Recolectar los frutos en una de las tareas arduas: implica recorrer todo el cultivo para seleccionar lo mejor © Santiago Ramírez Baquero Sin embargo, los agricultores creen que la viabilidad económica que está en la sacha todavía no se ve reflejada por ser un mercado tan joven. Además es el que mejor proyección ha tenido, pues han intentado iniciativas con hoja de jamaica, ají, sagú, estevia y otros productos. “Dicen que implementemos pero cuando vamos a la comercialización no aparece nadie, en eso hay endeudamiento, la sacha tiene fundamento y es real, pero necesitamos el refuerzo del gobierno”, dice Tito Orjuela. Según él, es más rentable una hectárea de sacha inchi que una de cultivos ilícitos Don Tito Garzón, que tiene más edad que su tocallo, tiene su cabellera llena de canas, algunos dientes caídos por el trabajo y las manos duras de tanto estar en contacto con la tierra. “Además no solo no cumplen con lo que prometen sino que tampoco incentivan a las nuevas generaciones a hacer atractivo el campo, se están quedando un poco de viejos mientras los jóvenes se van a las ciudades”, dice tajantemente.
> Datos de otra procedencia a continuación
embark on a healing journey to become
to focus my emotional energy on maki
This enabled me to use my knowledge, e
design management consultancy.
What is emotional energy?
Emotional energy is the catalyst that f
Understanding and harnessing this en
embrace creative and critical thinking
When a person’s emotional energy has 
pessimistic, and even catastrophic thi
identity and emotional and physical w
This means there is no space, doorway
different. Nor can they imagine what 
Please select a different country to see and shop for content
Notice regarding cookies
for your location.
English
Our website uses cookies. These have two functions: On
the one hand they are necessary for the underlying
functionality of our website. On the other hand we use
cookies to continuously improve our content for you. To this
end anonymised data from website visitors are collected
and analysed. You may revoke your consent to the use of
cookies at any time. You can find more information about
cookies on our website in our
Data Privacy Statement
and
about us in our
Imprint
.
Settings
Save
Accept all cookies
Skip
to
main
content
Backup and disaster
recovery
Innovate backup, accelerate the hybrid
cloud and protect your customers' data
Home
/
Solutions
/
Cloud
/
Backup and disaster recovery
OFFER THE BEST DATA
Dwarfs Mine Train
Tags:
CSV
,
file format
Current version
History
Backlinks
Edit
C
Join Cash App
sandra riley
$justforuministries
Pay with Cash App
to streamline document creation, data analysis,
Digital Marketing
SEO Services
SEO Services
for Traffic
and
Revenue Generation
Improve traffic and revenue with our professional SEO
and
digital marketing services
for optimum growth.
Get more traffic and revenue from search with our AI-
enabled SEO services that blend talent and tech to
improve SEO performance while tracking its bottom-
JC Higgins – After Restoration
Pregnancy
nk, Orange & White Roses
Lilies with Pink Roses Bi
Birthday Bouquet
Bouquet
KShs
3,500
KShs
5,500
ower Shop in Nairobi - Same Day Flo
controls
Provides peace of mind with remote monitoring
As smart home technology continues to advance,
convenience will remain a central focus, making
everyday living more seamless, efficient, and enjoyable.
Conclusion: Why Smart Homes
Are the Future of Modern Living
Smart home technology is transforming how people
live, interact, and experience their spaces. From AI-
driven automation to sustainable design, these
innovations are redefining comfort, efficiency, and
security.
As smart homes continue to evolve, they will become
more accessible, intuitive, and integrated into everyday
Luego de recolección, la familia hace una selección de los mejores frutos © Santiago Ramírez Baquero Al trabajador Alejandro le sobran manos, su esposa Emilse le prepara el guarapo para soportar las jornadas calurosas y retomar energía para seguir dando machetazos precisos, consentir las puntiagudas estrellas de la sacha inchi que luego serán peladas y tostadas para finalmente convertirse en un maní salado, o en un aceite de cocina saludable. A pesar de que llevan dos años solos como cooperativa, el mercado aún lo buscan, pero saben que crear una cultura de compra alrededor de estos productos puede materializarse. Ya hay países que piden exportaciones, como Perú y Corea. Llegar hasta esa finca en Piñalito es como hacer un recorrido por la inmensa llanura del Meta, atravesar a lado y lado los pastizales en donde se mantiene el ganado o los espejos de agua por donde se ven carraos, loros, corocoras y babillas. Dos horas desde Villavicencio para luego tomar una moto durante una hora. El final del viaje es una subida a una pequeña loma que brinda un paisaje en donde la tierra está renaciendo, pero por ahora el futuro es incierto.
Vista de una casa campesina, en medio de cultivos de sacha inchi.